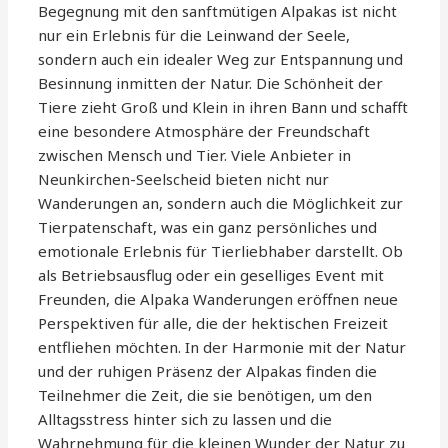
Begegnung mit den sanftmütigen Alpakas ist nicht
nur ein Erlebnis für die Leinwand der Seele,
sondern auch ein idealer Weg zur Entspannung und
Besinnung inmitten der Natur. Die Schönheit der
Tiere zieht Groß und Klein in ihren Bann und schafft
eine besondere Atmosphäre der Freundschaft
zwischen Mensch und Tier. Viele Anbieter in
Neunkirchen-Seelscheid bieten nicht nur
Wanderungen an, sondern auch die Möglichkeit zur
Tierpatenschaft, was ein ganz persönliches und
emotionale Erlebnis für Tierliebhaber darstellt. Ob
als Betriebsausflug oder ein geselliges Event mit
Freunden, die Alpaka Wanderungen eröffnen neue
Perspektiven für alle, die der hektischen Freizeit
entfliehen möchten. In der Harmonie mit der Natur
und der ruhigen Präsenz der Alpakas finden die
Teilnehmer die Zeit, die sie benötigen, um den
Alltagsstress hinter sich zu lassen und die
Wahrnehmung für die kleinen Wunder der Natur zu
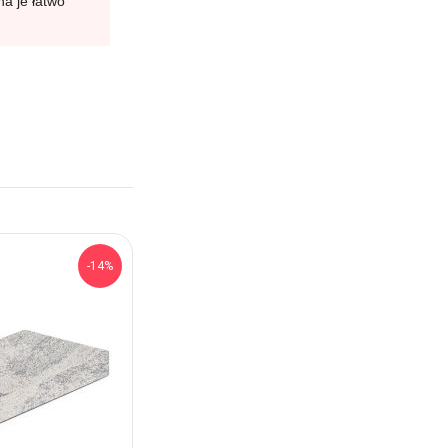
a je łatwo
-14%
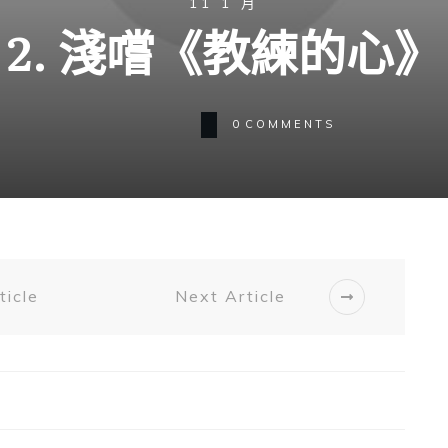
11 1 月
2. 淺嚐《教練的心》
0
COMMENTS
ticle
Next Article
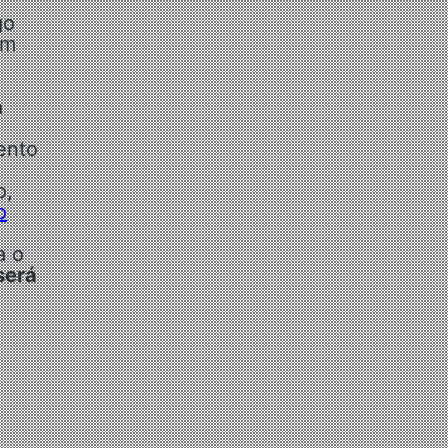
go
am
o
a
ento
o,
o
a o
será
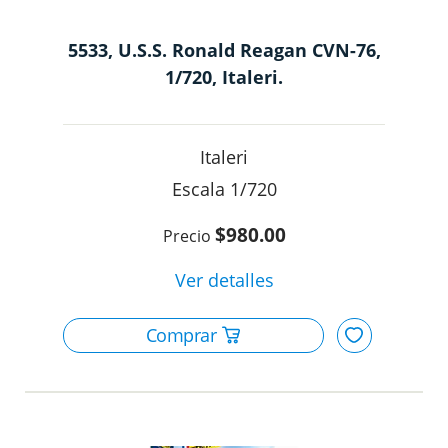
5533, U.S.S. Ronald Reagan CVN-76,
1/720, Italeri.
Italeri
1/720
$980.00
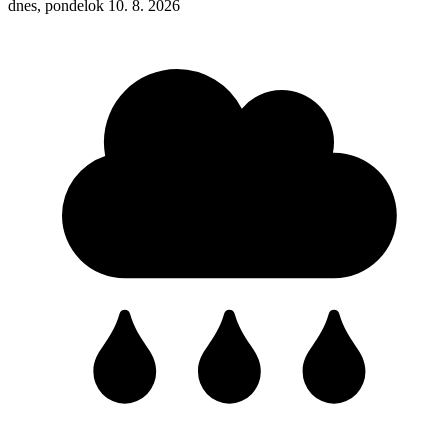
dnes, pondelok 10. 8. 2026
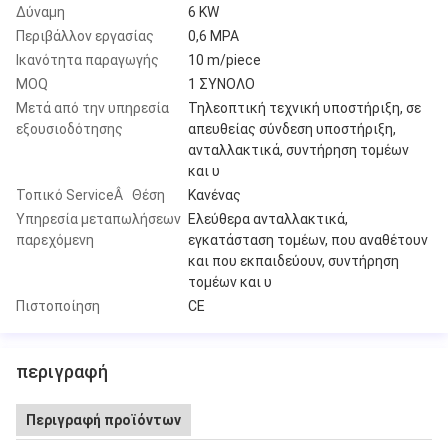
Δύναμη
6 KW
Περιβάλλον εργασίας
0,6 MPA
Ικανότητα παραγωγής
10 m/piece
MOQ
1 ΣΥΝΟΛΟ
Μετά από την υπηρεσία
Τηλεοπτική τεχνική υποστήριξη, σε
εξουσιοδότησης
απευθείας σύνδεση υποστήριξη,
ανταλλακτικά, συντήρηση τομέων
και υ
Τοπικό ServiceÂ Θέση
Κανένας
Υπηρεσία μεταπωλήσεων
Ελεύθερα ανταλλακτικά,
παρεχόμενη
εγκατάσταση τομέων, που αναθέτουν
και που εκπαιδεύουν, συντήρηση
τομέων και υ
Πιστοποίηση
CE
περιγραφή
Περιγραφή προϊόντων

_Exercise_. Your response should consist solely of the lines from the line with "Besinnung inmitten der" through the last line of the entries above, printed exactly and without pictures.

_Solved exercise_.
Besinnung inmitten der Natur. Die Schönheit der
Tiere zieht Groß und Klein in ihren Bann und schafft
eine besondere Atmosphäre der Freundschaft
zwischen Mensch und Tier. Viele Anbieter in
Neunkirchen-Seelscheid bieten nicht nur
Wanderungen an, sondern auch die Möglichkeit zur
Tierpatenschaft, was ein ganz persönliches und
emotionale Erlebnis für Tierliebhaber darstellt. Ob
als Betriebsausflug oder ein geselliges Event mit
Freunden, die Alpaka Wanderungen eröffnen neue
Perspektiven für alle, die der hektischen Freizeit
entfliehen möchten. In der Harmonie mit der Natur
und der ruhigen Präsenz der Alpakas finden die
Teilnehmer die Zeit, die sie benötigen, um den
Alltagsstress hinter sich zu lassen und die
Wahrnehmung für die kleinen Wunder der Natur zu
a je łatwo
-14%
11 1 月
2. 淺嚐《教練的心》
0
COMMENTS
ticle
Next Article
go
am
o
a
ento
o,
o
a o
será
5533, U.S.S. Ronald Reagan CVN-76,
1/720, Italeri.
Italeri
1/720
$980.00
dnes, pondelok 10. 8. 2026
Δύναμη
6 KW
Περιβάλλον εργασίας
0,6 MPA
Ικανότητα παραγωγής
10 m/piece
MOQ
1 ΣΥΝΟΛΟ
Μετά από την υπηρεσία
Τηλεοπτική τεχνική υποστήριξη, σε
εξουσιοδότησης
απευθείας σύνδεση υποστήριξη,
ανταλλακτικά, συντήρηση τομέων
και υ
Τοπικό ServiceÂ Θέση
Κανένας
Υπηρεσία μεταπωλήσεων
Ελεύθερα ανταλλακτικά,
παρεχόμενη
εγκατάσταση τομέων, που αναθέτουν
και που εκπαιδεύουν, συντήρηση
τομέων και υ
Πιστοποίηση
CE
περιγραφή
Περιγραφή προϊόντων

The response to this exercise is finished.